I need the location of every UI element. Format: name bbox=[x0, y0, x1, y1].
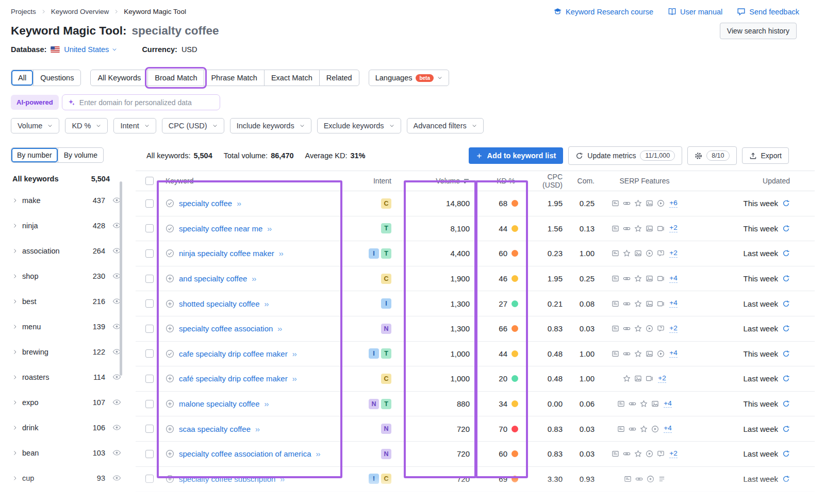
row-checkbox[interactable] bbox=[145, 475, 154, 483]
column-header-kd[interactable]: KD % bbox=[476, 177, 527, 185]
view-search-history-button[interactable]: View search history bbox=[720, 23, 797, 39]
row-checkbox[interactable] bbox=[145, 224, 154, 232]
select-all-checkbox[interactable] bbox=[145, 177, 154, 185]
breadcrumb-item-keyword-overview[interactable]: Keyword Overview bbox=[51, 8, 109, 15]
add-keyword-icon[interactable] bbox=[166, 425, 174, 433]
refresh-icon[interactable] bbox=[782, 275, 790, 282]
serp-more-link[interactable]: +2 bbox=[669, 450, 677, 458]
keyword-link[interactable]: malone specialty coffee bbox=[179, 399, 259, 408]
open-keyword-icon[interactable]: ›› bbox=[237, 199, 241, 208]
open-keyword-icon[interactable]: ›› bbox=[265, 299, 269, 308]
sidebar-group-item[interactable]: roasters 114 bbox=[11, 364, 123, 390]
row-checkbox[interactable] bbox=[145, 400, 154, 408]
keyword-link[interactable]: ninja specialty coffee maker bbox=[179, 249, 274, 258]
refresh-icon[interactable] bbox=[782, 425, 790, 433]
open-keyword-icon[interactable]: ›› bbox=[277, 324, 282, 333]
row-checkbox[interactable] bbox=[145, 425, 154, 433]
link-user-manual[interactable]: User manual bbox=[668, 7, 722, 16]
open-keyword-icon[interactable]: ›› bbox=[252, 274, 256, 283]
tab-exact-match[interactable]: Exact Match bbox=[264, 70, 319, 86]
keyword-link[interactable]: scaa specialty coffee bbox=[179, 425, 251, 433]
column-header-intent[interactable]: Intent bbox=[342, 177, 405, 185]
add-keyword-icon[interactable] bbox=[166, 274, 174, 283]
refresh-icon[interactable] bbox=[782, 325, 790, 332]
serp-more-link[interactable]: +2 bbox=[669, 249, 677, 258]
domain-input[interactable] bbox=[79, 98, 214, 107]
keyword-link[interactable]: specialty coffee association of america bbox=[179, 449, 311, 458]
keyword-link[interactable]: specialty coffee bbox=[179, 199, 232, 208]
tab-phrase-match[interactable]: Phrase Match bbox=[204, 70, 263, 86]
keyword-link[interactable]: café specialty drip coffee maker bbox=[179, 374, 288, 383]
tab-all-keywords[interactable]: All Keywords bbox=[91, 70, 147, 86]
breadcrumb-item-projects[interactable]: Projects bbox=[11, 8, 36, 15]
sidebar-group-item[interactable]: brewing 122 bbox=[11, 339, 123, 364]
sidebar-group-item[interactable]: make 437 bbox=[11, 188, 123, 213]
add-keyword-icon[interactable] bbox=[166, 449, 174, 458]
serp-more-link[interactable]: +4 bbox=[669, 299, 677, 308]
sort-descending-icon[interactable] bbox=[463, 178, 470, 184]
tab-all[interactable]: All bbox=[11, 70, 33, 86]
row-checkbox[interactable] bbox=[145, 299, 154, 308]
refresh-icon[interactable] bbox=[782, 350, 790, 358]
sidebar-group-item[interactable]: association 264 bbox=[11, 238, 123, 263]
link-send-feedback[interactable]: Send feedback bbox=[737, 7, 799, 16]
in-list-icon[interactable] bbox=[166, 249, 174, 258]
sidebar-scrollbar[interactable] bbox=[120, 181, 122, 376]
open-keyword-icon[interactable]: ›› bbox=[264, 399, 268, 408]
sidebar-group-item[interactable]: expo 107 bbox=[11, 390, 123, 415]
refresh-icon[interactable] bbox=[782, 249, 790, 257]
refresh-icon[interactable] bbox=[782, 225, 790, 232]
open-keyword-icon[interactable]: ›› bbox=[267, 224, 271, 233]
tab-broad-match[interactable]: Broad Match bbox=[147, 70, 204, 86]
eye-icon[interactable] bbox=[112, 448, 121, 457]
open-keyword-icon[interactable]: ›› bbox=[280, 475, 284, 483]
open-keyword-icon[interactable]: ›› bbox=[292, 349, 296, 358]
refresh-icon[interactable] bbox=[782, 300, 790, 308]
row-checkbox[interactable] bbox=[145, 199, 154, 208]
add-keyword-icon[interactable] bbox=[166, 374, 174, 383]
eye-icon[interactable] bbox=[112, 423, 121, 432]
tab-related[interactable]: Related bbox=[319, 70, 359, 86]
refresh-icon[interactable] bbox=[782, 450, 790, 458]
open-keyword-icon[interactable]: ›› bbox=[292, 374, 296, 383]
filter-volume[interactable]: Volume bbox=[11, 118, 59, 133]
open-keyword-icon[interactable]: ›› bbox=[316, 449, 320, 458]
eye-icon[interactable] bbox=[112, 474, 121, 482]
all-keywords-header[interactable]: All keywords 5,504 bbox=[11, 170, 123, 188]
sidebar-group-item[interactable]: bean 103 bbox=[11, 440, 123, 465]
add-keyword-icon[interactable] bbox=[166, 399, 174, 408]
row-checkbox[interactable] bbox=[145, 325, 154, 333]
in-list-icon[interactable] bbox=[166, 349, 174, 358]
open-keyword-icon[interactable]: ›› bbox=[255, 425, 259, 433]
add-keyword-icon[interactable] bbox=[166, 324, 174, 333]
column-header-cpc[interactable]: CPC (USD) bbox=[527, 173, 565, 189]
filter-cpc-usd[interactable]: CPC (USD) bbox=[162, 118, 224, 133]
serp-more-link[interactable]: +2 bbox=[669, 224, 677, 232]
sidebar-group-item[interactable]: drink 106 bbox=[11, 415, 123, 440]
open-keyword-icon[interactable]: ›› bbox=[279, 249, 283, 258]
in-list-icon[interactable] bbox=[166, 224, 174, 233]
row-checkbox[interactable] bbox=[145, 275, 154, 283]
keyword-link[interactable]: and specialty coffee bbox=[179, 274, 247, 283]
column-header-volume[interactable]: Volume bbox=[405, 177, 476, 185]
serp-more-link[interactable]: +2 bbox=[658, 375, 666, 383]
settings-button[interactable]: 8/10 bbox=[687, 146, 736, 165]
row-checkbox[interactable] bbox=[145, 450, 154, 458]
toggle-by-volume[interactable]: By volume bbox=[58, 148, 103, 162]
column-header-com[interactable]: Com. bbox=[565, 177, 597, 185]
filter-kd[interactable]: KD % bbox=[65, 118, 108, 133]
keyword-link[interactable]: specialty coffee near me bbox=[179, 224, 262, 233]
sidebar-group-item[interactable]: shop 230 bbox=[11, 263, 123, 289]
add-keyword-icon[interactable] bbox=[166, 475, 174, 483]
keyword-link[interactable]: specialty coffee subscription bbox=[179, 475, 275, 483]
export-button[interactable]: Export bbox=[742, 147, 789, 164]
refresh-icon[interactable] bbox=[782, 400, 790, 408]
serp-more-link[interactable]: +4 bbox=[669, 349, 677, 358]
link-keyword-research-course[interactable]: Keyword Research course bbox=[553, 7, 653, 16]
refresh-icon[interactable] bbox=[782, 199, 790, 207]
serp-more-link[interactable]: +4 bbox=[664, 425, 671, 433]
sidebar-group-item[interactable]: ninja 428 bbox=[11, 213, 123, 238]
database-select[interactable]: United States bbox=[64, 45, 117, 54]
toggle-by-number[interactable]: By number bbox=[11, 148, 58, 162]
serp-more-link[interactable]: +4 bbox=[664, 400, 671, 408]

* * *

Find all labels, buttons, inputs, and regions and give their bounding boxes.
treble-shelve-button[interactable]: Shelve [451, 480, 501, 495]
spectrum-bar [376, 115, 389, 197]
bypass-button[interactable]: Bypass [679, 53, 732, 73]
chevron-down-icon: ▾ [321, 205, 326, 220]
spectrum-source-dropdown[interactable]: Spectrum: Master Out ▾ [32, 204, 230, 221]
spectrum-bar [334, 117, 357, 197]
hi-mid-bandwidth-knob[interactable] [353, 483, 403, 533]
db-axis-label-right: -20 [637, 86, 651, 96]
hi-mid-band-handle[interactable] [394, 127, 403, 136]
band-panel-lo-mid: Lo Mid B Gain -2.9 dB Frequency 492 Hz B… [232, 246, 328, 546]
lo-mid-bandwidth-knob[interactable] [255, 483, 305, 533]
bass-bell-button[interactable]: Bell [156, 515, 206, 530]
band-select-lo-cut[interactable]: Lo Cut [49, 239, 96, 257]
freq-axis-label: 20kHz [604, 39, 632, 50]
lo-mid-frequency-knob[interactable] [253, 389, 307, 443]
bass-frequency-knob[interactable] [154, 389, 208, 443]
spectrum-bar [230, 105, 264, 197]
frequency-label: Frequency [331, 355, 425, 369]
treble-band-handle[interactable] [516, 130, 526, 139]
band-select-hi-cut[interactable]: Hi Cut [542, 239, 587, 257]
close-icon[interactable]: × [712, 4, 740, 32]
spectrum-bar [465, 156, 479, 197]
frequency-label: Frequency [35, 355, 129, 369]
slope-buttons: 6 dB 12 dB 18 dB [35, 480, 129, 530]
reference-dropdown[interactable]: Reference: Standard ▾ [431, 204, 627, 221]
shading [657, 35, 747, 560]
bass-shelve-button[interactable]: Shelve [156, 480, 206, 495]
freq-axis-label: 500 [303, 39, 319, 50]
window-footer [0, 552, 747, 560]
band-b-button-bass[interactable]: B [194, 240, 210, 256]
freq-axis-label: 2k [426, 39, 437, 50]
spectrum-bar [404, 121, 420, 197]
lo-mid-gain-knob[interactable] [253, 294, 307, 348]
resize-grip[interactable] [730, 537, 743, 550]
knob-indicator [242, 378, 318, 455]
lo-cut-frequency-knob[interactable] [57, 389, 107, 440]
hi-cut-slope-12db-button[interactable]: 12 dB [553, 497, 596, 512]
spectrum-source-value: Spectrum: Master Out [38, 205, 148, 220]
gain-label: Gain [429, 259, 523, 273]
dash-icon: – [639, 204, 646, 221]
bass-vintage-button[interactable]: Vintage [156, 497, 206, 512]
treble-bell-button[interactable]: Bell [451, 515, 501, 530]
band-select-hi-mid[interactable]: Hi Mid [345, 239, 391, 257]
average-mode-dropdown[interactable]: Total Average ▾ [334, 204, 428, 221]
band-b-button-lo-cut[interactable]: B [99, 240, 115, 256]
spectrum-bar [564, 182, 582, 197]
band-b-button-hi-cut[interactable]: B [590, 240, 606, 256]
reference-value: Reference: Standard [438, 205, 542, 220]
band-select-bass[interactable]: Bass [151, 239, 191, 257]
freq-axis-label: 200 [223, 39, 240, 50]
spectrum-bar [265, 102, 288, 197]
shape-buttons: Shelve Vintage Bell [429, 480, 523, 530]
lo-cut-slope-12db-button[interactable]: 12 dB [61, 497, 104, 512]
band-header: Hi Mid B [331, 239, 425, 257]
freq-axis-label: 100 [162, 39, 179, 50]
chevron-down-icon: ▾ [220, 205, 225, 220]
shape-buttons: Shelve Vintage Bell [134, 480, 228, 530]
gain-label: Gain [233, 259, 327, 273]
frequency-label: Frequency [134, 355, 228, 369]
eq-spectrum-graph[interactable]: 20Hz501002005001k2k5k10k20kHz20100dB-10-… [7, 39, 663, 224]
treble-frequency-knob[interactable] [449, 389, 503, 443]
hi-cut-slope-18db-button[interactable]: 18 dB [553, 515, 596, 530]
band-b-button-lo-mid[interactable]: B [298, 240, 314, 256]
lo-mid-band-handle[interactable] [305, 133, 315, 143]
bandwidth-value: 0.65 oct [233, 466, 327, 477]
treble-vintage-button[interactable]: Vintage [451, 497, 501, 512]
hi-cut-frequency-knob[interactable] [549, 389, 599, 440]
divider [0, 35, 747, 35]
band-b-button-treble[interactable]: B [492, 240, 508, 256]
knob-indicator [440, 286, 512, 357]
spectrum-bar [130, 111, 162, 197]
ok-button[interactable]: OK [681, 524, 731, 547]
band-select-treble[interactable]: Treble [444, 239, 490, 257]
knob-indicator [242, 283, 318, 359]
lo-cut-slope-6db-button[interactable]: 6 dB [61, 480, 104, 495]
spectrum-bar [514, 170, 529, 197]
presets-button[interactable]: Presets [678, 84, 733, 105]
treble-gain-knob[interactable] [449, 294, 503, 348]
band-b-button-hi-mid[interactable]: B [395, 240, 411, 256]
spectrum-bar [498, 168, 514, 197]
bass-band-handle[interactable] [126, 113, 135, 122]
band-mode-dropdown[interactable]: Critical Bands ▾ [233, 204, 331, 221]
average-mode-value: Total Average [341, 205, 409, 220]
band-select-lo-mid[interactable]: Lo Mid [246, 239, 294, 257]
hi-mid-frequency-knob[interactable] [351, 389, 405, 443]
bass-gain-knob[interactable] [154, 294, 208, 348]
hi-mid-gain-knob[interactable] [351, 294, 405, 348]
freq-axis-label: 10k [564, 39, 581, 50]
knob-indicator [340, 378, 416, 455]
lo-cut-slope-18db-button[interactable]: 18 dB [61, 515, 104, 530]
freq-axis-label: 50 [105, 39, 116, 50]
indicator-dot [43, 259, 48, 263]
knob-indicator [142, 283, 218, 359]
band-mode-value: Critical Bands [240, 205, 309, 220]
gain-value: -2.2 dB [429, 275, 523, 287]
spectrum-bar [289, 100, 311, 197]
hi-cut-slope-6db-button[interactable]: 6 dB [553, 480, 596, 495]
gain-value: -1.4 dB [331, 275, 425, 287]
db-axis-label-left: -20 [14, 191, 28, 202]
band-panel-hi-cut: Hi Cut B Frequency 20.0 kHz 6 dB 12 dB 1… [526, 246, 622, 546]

» **How to complete this task**: Go through the material above, and wherever a line holds the word "Bell", copy it.

» **Written response**:
bass-bell-button[interactable]: Bell [156, 515, 206, 530]
treble-bell-button[interactable]: Bell [451, 515, 501, 530]
shape-buttons: Shelve Vintage Bell [429, 480, 523, 530]
shape-buttons: Shelve Vintage Bell [134, 480, 228, 530]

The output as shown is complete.